Menurut Injil itu, Yesus berkata pada para imam Yahudi bahwa Ia bukan Mesias dan bahwa Muhammad adalah mesias. Ini berarti penyangkalan atas eksisitensi Mesias, yang sebenarnya Yesus Kristus, dan menjadikan Yesus dan Muhammad seakan satu, orang yang sama.
Kitab tersebut juga mengandung informasi yang tidak memiliki kredibilitas historis, seperti adanya tiga pasukan yang masing-masing terdiri dari 200.000 prajurit di Palestina, sedangkan keseluruhan populasi Palestina 2000 tahun lalu bahkan tidak mencapai 200.000. Selain itu, Palestina diduduki Roma saat itu, dan mustahil Palestina diizinkan memiliki pasukannya sendiri.

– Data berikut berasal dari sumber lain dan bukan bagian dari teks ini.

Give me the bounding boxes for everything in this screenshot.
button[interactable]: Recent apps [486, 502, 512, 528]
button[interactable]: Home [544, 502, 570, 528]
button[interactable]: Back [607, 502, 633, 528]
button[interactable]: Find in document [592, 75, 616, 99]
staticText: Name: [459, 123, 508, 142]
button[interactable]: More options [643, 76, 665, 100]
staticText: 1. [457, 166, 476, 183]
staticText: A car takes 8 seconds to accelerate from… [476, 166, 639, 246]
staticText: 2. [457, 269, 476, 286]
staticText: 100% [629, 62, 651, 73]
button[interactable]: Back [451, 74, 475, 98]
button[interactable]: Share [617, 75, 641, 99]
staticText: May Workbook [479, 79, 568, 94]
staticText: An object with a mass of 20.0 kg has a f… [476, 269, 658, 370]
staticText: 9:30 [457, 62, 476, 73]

Kalimat terakhir dalam Bab 217 berkata bahwa 100 pound batu ditempatkan di tubuh Kristus. Ini mengkonfirmasi bahwa ‘Alkitab’ tersebut ditulis baru-baru ini, karena yang pertama kali menggunakan pound sebagai unit pengukuran berat adalah Ottoman bersama Itali dan Spanyol dan eksperimen mereka, yang mana tidak dikenal di masa Yesus.
Bab 20 juga menyatakan bahwa kota Yerusalem dan Nazaret adalah kota pelabuhan.

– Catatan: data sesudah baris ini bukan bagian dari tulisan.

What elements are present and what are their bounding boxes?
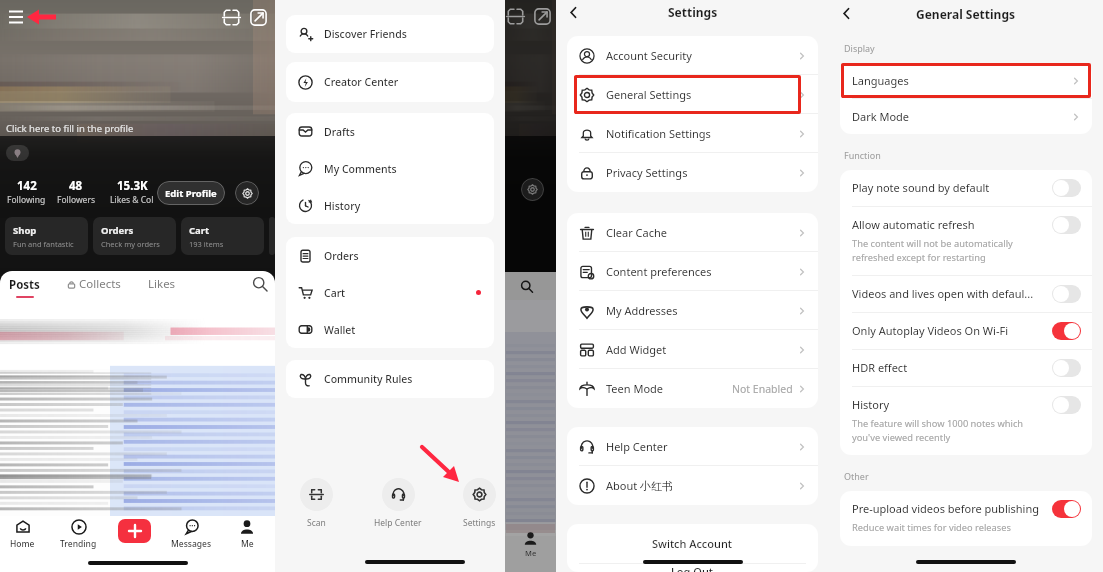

Artikel yang sama diakhiri dengan “Berdasarkan banyak penelitian, Injil Barnabas ditulis oleh seorang Yahudi Eropa abad pertengahan, yang cukup akrab dengan Qur’an dan Injil. Ia, kemudian, mencampuradukkan fakta-fakta, dan niatnya tetap tidak diketahui.”
Fatalnya, banyak umat Muslim dan para pendukung kelompok liberal dan sekuler begitu percaya dengan "kesimpulan ceroboh" media-media tersebut. (Magen Avraham/Perisai)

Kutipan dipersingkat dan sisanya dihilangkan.